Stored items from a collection
□ □ □

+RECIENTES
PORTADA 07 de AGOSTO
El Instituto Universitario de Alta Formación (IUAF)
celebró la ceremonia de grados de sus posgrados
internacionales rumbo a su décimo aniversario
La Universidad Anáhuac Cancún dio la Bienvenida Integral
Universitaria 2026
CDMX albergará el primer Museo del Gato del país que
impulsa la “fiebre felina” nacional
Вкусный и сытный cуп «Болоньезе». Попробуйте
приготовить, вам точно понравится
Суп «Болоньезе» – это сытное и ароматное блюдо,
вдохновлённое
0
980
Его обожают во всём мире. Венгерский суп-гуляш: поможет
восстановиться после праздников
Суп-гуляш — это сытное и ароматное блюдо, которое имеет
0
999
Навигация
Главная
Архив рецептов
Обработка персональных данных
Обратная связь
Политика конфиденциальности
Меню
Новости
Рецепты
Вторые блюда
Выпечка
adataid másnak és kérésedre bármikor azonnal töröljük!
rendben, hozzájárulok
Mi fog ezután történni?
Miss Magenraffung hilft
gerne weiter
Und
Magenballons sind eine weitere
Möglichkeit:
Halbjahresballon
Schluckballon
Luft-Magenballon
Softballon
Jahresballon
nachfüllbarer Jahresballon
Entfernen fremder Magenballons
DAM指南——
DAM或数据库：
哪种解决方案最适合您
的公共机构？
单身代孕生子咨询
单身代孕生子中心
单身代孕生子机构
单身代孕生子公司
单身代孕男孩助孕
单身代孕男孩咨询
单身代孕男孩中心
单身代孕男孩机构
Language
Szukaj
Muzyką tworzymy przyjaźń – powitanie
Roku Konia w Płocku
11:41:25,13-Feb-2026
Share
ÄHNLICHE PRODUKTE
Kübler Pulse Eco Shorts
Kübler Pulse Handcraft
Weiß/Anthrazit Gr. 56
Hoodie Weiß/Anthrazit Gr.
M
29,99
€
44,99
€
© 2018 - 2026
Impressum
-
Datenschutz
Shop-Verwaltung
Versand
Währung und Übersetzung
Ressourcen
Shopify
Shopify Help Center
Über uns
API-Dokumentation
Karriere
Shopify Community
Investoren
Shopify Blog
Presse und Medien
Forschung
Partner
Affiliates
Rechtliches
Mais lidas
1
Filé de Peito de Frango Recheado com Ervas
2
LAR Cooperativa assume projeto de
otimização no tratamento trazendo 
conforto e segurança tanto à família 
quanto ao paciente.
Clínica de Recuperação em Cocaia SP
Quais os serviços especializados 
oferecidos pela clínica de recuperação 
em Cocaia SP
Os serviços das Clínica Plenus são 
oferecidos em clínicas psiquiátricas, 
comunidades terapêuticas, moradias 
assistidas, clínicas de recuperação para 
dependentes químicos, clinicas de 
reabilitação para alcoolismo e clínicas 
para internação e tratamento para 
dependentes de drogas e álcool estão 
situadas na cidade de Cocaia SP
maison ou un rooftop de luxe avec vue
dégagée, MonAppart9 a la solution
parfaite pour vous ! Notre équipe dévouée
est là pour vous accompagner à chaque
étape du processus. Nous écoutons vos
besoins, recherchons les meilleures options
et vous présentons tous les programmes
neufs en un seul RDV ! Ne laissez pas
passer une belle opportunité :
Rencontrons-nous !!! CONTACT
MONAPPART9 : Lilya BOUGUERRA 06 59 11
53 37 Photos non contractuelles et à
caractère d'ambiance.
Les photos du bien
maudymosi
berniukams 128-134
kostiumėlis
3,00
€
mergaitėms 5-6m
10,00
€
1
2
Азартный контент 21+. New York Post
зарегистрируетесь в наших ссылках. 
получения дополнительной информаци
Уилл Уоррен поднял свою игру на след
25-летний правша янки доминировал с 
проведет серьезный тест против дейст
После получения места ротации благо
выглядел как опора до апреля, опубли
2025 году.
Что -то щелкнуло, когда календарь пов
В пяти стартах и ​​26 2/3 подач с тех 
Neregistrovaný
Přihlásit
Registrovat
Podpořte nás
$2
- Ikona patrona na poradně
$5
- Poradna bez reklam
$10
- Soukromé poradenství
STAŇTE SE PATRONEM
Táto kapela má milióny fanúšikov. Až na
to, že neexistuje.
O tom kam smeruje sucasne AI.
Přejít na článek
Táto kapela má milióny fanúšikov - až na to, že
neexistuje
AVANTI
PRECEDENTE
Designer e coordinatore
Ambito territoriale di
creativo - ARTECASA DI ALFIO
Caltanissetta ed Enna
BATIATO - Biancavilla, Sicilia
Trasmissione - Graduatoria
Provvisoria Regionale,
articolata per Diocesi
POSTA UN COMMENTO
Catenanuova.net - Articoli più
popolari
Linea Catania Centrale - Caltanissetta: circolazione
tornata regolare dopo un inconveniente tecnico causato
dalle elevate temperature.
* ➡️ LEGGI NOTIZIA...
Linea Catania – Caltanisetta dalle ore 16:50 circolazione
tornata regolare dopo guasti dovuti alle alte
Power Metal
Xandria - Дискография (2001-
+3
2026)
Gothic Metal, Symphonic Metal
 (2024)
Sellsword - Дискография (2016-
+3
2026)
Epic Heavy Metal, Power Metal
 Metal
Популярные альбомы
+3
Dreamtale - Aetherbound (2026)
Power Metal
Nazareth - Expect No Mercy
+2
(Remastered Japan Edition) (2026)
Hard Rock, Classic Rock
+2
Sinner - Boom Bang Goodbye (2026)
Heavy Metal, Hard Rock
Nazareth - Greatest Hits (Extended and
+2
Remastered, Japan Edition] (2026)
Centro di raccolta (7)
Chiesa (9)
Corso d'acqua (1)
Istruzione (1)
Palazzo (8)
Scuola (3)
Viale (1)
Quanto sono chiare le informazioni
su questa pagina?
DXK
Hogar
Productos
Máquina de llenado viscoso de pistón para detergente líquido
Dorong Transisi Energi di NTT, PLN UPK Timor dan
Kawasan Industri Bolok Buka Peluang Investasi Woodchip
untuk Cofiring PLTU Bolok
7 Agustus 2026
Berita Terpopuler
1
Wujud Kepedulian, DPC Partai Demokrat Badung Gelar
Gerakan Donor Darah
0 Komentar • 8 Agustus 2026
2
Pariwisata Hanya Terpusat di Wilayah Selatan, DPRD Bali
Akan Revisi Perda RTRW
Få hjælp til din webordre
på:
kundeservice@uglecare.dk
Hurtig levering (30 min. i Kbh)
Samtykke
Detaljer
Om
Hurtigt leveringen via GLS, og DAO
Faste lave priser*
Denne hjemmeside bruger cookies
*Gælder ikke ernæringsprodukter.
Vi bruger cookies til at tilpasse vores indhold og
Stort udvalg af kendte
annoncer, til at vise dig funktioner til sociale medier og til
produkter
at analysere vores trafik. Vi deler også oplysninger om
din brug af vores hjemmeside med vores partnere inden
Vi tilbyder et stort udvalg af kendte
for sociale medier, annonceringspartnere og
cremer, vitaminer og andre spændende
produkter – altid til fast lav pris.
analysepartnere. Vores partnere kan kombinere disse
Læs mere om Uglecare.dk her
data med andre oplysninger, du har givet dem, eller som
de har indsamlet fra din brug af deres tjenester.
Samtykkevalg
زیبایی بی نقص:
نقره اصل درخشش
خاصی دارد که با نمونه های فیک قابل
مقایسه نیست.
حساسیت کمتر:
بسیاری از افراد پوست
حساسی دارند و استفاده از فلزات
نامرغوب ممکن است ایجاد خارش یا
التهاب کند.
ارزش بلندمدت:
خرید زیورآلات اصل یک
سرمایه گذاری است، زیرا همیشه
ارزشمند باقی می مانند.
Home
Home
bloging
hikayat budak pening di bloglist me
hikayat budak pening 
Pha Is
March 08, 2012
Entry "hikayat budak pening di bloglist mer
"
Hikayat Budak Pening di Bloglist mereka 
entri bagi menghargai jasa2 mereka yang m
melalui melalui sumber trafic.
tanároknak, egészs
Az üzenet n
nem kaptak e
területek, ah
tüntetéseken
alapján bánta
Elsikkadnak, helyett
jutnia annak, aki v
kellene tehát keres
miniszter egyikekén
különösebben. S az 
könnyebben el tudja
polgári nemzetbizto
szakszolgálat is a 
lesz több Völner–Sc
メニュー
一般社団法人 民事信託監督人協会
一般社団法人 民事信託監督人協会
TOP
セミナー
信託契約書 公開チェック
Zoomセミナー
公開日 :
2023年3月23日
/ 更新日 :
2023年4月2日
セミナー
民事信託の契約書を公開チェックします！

□ □ □

_Exercise_
Could you set down, exactly as written, the lines above between the one holding "Архив рецептов" and the one holding "Schluckballon", inclusive, and nothing more?

_Solution for this problem_
Архив рецептов
Обработка персональных данных
Обратная связь
Политика конфиденциальности
Меню
Новости
Рецепты
Вторые блюда
Выпечка
adataid másnak és kérésedre bármikor azonnal töröljük!
rendben, hozzájárulok
Mi fog ezután történni?
Miss Magenraffung hilft
gerne weiter
Und
Magenballons sind eine weitere
Möglichkeit:
Halbjahresballon
Schluckballon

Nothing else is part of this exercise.